The coordination of the human sampling efforts at BCM and at Washington University, in St. Louis, MO, was led by Dr. Versalovic, director of the Texas Children's Microbiome Center, who helped design the methods of clinical sampling. He also directs studies examining the role of the microbiome on healthy children, as well as on children with short bowel syndrome, pediatric irritable bowel syndrome, and recurrent abdominal pain.

Co-principal investigator of the BCM HMP, Dr. Highlander, developed mock communities of bacterial cells and bacterial DNAs in order to test and refine the sequencing and bioinformatics methods later used to characterize the human samples. She also was involved in generating nearly a quarter of the 800 bacterial reference genome sequences that formed a database to map sequences obtained from human samples. She serves as the BCM representative to the International Human Microbiome Consortium.

Dr. Joseph Petrosino, co-principal investigator of the project, is responsible for coordinating the metagenomic and microbiome research and development efforts across BCM and the Texas Medical Center. He serves as the director of the Alkek Center for Metagenomics and Microbiome Research (CMMR).

The work on the HMP has yielded fascinating and important insights into the human microbiome. In 2011, the HMP published a report in the journal Science describing sequencing of the first 178 of an anticipated 3000 microbial reference strains, which will serve as a resource for metagenomics studies. Recently, two major papers describing results from the first 242 healthy adults were published in the journal Nature, along with a number of additional publications in PLoS One and other journals. The reports indicate that there is a much greater diversity - both from person to person and between different sites within an individual - than previously realized.

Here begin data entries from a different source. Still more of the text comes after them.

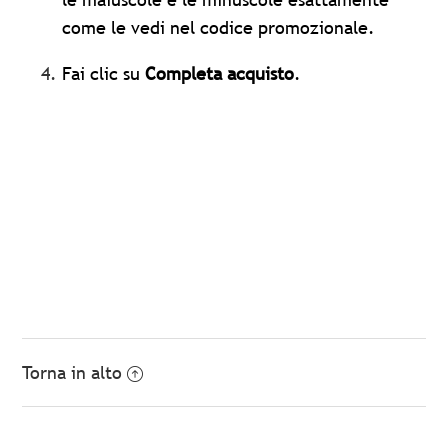
come le vedi nel codice promozionale.
Fai clic su
Completa acquisto
.
Torna in alto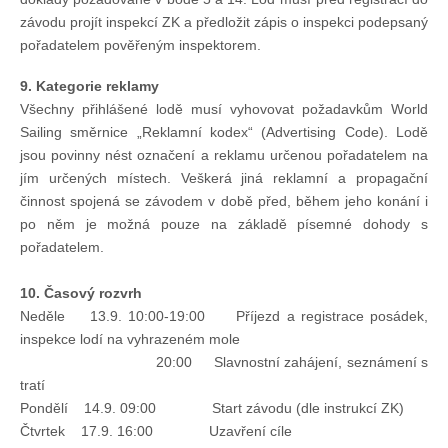
závodu projít inspekcí ZK a předložit zápis o inspekci podepsaný
pořadatelem pověřeným inspektorem.
9. Kategorie reklamy
Všechny přihlášené lodě musí vyhovovat požadavkům World
Sailing směrnice „Reklamní kodex“ (Advertising Code). Lodě
jsou povinny nést označení a reklamu určenou pořadatelem na
jím určených místech. Veškerá jiná reklamní a propagační
činnost spojená se závodem v době před, během jeho konání i
po něm je možná pouze na základě písemné dohody s
pořadatelem.
10. Časový rozvrh
Neděle 13.9. 10:00-19:00 Příjezd a registrace posádek,
inspekce lodí na vyhrazeném mole
20:00 Slavnostní zahájení, seznámení s
tratí
Pondělí 14.9. 09:00 Start závodu (dle instrukcí ZK)
Čtvrtek 17.9. 16:00 Uzavření cíle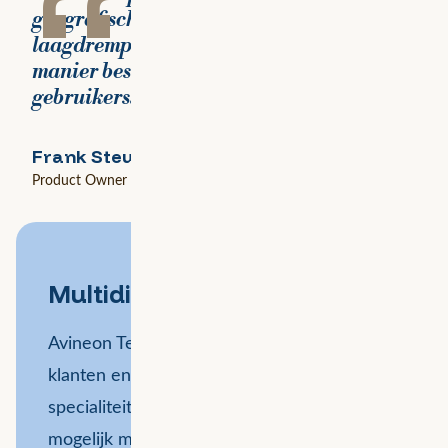
“
geografische informatie op een
laagdrempelige en gebruikersvriendelijke
manier beschikbaar gesteld voor alle
gebruikers.
Frank Steurs
Product Owner GeoPublicatie
Multidisciplinair team
Avineon Tensing gelooft in partnerships met
klanten en marktpartijen met een andere
specialiteit. Het team dat GeoPublicatie
mogelijk maakt is bij uitstek een team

A key finding is the extensive variation in microbiome composition from person to person, even in healthy individuals. There is not a single "normal" or core microbiome; everyone has a personalized microbiome. Nevertheless, different bacterial species may be doing similar jobs in different people. For example, the metabolic processes required to digest complex carbohydrates in the gut may be performed by different bacteria in different individuals.

Notably, researchers observed that most communities of microbes are distinct from one another (such as those on the skin, in the intestine, mouth, and vagina) and do not appear to mix, and not every body site contained members of all the major groups, or phyla, of bacteria known to colonize the human body. Rather, specific groups of microorganisms colonize distinct anatomical niches. Each body site showed a few core or "signature" bacteria with characteristic genes linked to that site, although the relative abundances of these bacteria varied from person to person.

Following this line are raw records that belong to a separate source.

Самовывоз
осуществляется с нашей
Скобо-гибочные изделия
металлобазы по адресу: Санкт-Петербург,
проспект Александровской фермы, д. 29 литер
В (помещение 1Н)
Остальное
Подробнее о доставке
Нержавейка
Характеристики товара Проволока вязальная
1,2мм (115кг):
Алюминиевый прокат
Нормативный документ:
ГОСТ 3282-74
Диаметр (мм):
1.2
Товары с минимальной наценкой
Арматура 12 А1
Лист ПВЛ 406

The collections of microbes within different body regions show a surprising degree of diversity. Oral and stool samples had the highest numbers of different types of organisms, followed by the superficial skin samples. The vagina had the least bacterial diversity. There were also substantial differences in the diversity and composition of microbial communities between samples taken from different sites within the same body region, for example, from different areas of the skin.

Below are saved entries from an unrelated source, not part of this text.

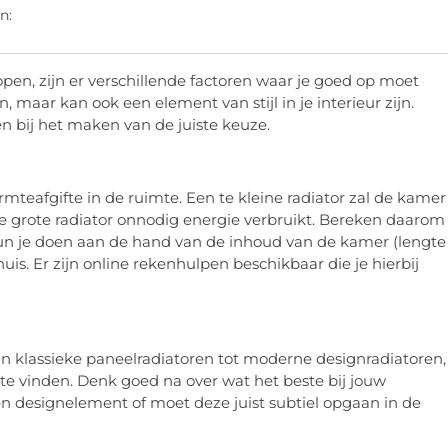
n:
en, zijn er verschillende factoren waar je goed op moet
, maar kan ook een element van stijl in je interieur zijn.
pen bij het maken van de juiste keuze.
rmteafgifte in de ruimte. Een te kleine radiator zal de kamer
e grote radiator onnodig energie verbruikt. Bereken daarom
kun je doen aan de hand van de inhoud van de kamer (lengte
uis. Er zijn online rekenhulpen beschikbaar die je hierbij
Van klassieke paneelradiatoren tot moderne designradiatoren,
 te vinden. Denk goed na over wat het beste bij jouw
 een designelement of moet deze juist subtiel opgaan in de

When the researchers examined which microbes were present, they did not find genes commonly associated with highly pathogenic bacteria, but they did find organisms that are considered opportunistic - ones that can cause disease under certain circumstances. For example, they found Staphylococcus aureus in the noses of 30 percent of the subjects and Escherichia coli in the stools of 15 percent. The absence of disease-causing organisms from the microbiome suggests that people acquire these pathogens from other sources.